[[ STUDY MATERIAL open ]]

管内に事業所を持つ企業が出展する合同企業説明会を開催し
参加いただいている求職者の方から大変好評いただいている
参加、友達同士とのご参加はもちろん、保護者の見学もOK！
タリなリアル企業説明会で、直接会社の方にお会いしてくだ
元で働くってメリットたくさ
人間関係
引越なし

[[ STUDY MATERIAL closed ]]
[[ STUDY MATERIAL open ]]

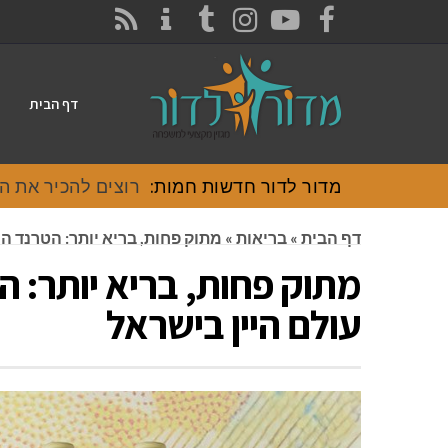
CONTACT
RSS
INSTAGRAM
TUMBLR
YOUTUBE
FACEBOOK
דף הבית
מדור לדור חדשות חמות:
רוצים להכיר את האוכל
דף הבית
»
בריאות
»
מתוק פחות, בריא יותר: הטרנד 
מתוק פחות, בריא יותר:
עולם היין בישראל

[[ STUDY MATERIAL closed ]]

→ **WHAT THIS TASK INVOLVES**:
Copy out every line from the records that has the word "מתוק".

→ **EXPECTED ANSWER**:
מתוק פחות, בריא יותר: הטרנד 
מתוק פחות, בריא יותר:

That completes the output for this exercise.